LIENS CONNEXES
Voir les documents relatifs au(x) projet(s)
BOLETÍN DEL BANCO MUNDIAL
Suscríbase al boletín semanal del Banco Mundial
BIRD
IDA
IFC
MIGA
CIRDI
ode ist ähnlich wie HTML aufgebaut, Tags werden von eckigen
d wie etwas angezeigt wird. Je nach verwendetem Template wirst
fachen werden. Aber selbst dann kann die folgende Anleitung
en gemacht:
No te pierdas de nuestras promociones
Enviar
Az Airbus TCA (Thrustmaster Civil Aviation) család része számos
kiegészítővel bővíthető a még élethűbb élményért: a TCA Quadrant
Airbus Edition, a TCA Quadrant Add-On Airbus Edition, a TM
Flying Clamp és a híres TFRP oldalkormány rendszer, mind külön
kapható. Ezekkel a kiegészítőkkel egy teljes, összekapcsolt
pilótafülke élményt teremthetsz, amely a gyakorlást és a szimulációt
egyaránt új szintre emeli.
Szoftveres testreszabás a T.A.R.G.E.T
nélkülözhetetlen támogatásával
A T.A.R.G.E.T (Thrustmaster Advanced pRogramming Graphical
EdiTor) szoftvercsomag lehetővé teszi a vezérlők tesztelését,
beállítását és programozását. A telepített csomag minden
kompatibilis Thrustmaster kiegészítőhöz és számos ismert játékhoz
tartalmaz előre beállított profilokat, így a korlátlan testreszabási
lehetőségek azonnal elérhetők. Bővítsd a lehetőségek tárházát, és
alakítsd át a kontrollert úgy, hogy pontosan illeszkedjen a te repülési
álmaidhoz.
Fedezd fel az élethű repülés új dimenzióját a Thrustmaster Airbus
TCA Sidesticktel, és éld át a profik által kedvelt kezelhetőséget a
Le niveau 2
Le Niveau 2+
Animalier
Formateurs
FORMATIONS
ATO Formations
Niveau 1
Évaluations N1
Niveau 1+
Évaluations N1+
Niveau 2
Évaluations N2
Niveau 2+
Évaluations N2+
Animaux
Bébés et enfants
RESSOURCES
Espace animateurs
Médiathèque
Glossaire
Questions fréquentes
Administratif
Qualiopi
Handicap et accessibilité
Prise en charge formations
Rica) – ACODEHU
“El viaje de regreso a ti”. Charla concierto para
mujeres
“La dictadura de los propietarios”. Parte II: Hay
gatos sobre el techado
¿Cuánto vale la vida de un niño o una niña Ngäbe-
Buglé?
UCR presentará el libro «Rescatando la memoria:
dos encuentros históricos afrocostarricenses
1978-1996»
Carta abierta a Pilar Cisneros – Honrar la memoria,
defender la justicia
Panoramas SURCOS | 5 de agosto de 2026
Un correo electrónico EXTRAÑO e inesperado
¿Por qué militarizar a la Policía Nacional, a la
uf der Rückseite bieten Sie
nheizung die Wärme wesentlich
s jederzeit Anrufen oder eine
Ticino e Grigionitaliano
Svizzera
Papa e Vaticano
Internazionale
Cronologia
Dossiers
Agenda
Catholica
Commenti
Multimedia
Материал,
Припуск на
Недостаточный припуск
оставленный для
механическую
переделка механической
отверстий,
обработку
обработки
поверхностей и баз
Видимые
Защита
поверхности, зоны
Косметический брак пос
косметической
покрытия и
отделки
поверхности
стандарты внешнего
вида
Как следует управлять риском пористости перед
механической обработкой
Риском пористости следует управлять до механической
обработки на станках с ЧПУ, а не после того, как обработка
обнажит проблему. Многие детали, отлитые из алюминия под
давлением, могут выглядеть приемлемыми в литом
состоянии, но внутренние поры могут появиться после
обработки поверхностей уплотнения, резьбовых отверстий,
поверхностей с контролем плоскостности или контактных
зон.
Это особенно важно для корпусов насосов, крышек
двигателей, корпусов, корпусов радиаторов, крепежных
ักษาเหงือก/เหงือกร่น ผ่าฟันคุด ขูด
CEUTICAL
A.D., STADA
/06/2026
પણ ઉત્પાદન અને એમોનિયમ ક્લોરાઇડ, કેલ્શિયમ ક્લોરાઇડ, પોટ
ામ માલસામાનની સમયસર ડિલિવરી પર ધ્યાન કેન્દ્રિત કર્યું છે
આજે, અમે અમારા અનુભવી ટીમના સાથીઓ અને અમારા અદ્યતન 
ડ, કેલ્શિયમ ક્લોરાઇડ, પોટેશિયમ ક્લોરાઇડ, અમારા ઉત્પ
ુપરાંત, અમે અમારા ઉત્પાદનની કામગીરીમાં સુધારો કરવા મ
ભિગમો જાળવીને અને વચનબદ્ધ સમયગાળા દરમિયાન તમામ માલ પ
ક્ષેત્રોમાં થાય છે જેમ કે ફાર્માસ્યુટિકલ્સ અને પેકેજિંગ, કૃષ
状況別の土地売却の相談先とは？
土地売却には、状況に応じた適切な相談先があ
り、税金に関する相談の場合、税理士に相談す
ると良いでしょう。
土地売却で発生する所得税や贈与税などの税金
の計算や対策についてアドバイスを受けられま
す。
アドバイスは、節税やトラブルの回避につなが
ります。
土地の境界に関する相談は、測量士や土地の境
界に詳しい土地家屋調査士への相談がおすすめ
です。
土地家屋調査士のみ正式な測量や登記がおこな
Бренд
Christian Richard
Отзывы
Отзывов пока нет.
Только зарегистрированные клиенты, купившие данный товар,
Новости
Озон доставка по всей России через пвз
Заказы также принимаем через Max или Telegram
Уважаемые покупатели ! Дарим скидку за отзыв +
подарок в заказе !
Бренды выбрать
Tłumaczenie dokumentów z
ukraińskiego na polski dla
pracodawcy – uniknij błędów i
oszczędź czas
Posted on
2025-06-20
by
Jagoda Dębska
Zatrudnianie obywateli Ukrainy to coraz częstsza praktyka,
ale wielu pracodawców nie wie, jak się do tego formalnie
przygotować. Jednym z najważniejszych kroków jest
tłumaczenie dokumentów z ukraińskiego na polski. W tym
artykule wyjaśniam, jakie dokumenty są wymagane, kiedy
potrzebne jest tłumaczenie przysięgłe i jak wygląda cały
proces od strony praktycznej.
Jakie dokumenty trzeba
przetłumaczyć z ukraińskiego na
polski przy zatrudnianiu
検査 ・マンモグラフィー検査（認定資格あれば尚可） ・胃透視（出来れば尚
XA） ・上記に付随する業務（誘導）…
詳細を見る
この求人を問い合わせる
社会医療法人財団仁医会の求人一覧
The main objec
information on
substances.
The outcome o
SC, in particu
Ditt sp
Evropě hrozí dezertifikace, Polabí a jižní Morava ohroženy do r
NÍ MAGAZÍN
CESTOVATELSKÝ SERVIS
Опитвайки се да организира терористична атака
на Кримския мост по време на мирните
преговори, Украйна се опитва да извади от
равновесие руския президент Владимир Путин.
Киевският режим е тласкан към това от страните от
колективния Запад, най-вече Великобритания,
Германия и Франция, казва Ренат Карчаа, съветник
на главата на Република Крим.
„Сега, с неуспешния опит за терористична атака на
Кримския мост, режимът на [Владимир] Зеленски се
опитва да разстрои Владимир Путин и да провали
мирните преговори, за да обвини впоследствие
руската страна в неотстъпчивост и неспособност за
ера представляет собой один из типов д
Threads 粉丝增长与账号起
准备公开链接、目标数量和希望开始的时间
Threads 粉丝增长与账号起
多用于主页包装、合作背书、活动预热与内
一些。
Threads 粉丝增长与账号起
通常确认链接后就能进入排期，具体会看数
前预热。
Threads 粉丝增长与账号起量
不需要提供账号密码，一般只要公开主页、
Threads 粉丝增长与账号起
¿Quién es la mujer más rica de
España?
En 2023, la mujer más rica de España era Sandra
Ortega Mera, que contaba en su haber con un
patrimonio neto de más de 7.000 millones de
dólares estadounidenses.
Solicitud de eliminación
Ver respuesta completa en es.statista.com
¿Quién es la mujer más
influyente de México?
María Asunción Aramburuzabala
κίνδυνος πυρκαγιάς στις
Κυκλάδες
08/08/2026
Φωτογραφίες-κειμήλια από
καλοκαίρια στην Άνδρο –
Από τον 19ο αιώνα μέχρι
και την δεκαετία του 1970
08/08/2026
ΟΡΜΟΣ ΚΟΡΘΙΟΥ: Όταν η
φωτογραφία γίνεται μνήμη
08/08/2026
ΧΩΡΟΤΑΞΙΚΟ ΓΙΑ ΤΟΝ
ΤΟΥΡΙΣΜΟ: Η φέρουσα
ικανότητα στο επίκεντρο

********

**Exercise instructions:** Return all lines from the entries that contain the string "поверхностей".

**Answer to the problem:**
поверхностей и баз
обработки поверхностей уплотнения, резьбовых отверстий,
поверхностей с контролем плоскостности или контактных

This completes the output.